4. It’s all true, Leo. Álvaro insults me, abuses me, doesn’t appreciate me, mistreats me, but at the same time he complains violently that the world insults him, people abuse him, injustice victimizes him, and destiny mistreats him. That’s his posture. He’s simply giving me what the world, destiny, and people have given him. The worst thing is that deep inside, he believes this identifies us and, in a way, makes us partners in misfortune, so to speak. He makes us depend on each other in unhappiness. He and I. He creates an effect filled with blame.

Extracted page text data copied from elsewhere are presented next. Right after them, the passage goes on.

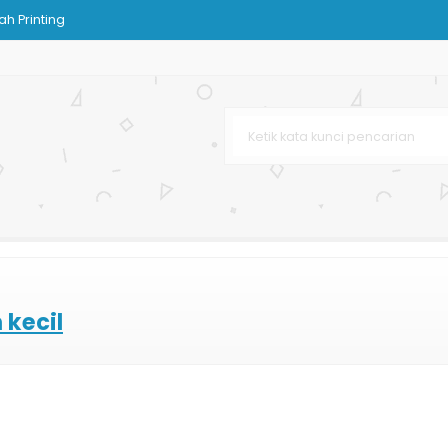
h Printing
as
rah Custom
n
lat
 Custom
n Care
y
 kecil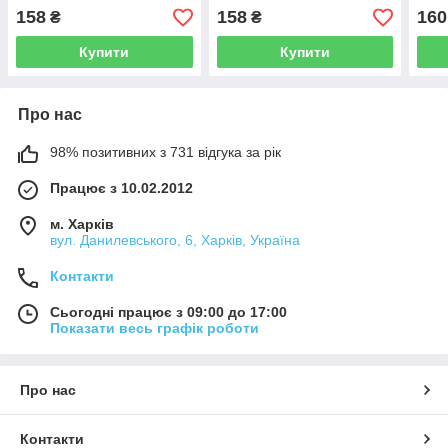
158
158
160
₴
₴
Купити
Купити
Про нас
98% позитивних з 731 відгука за рік
Працює з 10.02.2012
м. Харків
вул. Данилевського, 6, Харків, Україна
Контакти
Сьогодні працює з 09:00 до 17:00
Показати весь графік роботи
Про нас
Контакти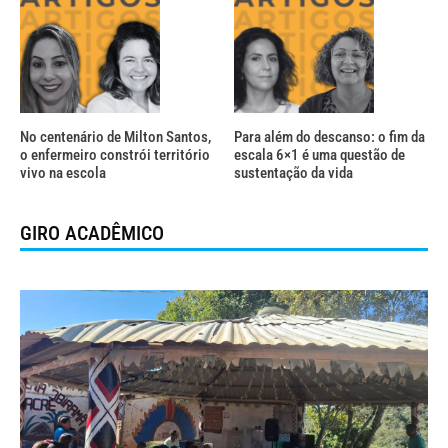
No centenário de Milton Santos,
Para além do descanso: o fim da
o enfermeiro constrói território
escala 6×1 é uma questão de
vivo na escola
sustentação da vida
GIRO ACADÊMICO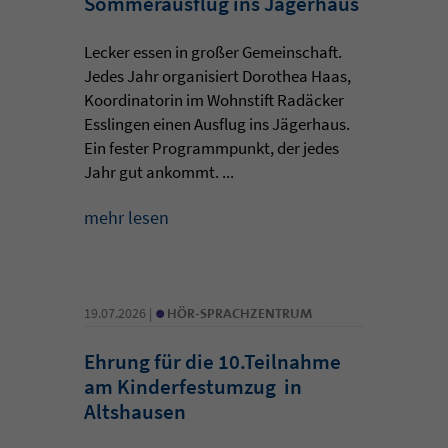
Sommerausflug ins Jägerhaus
Lecker essen in großer Gemeinschaft.
Jedes Jahr organisiert Dorothea Haas,
Koordinatorin im Wohnstift Radäcker
Esslingen einen Ausflug ins Jägerhaus.
Ein fester Programmpunkt, der jedes
Jahr gut ankommt. ...
mehr lesen
•
19.07.2026 |
HÖR-SPRACHZENTRUM
Ehrung für die 10.Teilnahme
am Kinderfestumzug in
Altshausen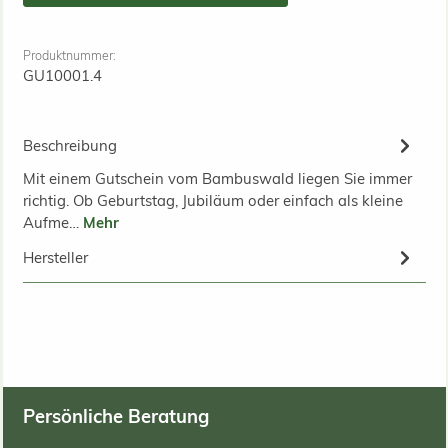
Produktnummer:
GU10001.4
Beschreibung
Mit einem Gutschein vom Bambuswald liegen Sie immer
richtig. Ob Geburtstag, Jubiläum oder einfach als kleine
Aufme…
Mehr
Hersteller
Persönliche Beratung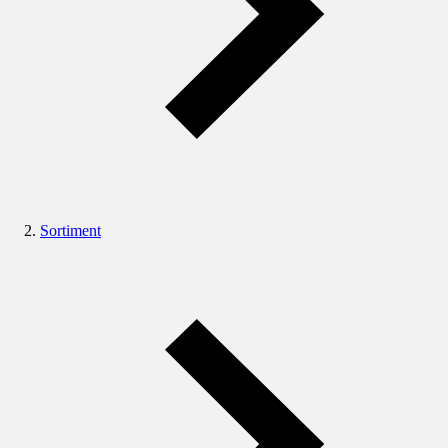
Sortiment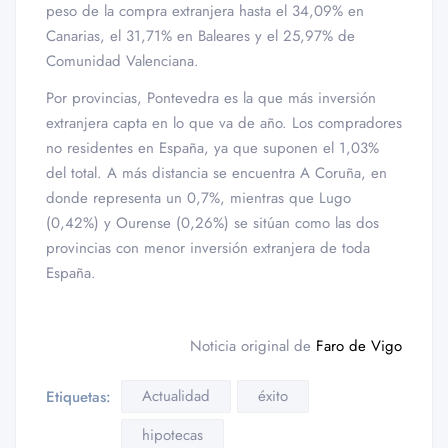
peso de la compra extranjera hasta el 34,09% en
Canarias, el 31,71% en Baleares y el 25,97% de
Comunidad Valenciana.
Por provincias, Pontevedra es la que más inversión
extranjera capta en lo que va de año. Los compradores
no residentes en España, ya que suponen el 1,03%
del total. A más distancia se encuentra A Coruña, en
donde representa un 0,7%, mientras que Lugo
(0,42%) y Ourense (0,26%) se sitúan como las dos
provincias con menor inversión extranjera de toda
España.
Noticia original de
Faro de Vigo
Actualidad
éxito
Etiquetas:
hipotecas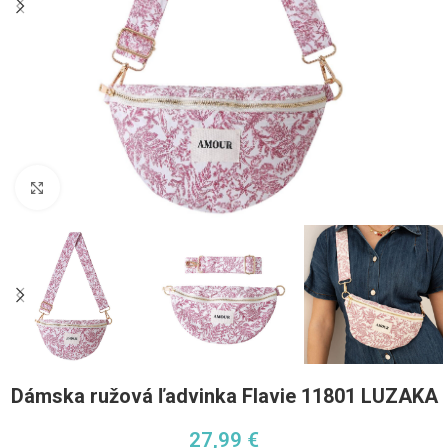
Pre zväčšenie kliknite
Dámska ružová ľadvinka Flavie 11801 LUZAKA
27,99
€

Except that he can make you miserable, and you don’t know how to harm him, Cordelia.

Are you insisting I abandon him completely?

I said no such thing. I’m not asking you to leave him. I’m asking you to do him harm.

Isn’t it enough that he knows about us?

No. And I’ll tell you why. Forgive me, Cordelia. Yesterday I went to visit your husband.

You saw Álvaro? Why? What happened?

First of all let me clarify: He called me. He reached out to me.

I don’t understand. What did he want?

To require my presence.

Why?

To clarify my relationship with you.

And what did you tell him?

That it is reflection in absence that makes a husband undesirable, not his proximity.

Did he understand you? Because I don’t really understand you.

Let both of you understand me, then. The great romantic rule is that distance stimulates desire. Tristan and Isolde. Abelard and Heloise.

I know. You always refer to those couples.

It’s the great romantic rule. Unacceptable to modern promiscuity. We want immediate satisfaction. And we get it. Except that what is gotten right away is consumed quickly and then thrown in the trash. I don’t know how a society can be called conservative when it doesn’t conserve anything. We are engaged in an imperfect duel with the world.

Don’t leave for the hills of Úbeda.

I mean that if the consumer society is the way it is, Abelard and Heloise are impossible. The rule takes a leap to tell us that absence separates us and makes us undesirable. We want to consume each other. If we can’t, we don’t hate each other, we simply ignore each other. Whoever isn’t immediately available becomes old and decayed forever. Love has an expiration date, too, just like a bottle of milk. Everything conspires to disenchant us.

You forget that one can love somebody without that somebody knowing it.

Ah. That’s the case with your husband.

It may be, if you insist.

Naturally. I insist. Of course I do.

Nothing you’ve told me includes my case.

Tell me.

Being the object of love that is ignorant of the fact.

I don’t follow.

Álvaro doesn’t know that even if I leave him for you, I’ll go on loving him. And even though he hates me because of you, I don’t know if Álvaro will go on loving me.

You know and he doesn’t?

He doesn’t know that I know.

Why?

Because he doesn’t have an imagination for the good. He thinks and feels only in darkness.

Why does he bring me into it, Cordelia?

Because Álvaro doesn’t love or hate. He fears vulnerability. He wants to know he’s protected.

I repeat: Why me? I believe I’m the least qualified to give your husband protection.

You’re thinking sentimentally. Remember who gave him a job at the Department of the Interior.

The secretary.

Who recommended him?

I did, because you asked me to.

Who are you?

Adviser to the secretary.

Who dismissed my husband?

The secretary, because Álvaro was insubordinate.

Did you approve the dismissal?

There was nothing else I could do. It was a bureaucratic decision. Don‘t think it was on account of you. Besides, it isn’t that he was insubordinate. He simply didn’t measure up. I’m sorry.

It doesn’t matter. For my husband, you’re the
factotum.
You hire. You fire. You seduce the wives of your employees. And just as you seduce them, you can abandon them. And then, Leo, then he would be there, ready to receive me with feigned anger, with disguised tenderness, he, Álvaro Meneses, who is who he is only because of favors received, becomes the giver, do you understand? The Good Samaritan, the sentimental Midas, oh, I don’t know! He receives. He gives to me. That’s his well-being.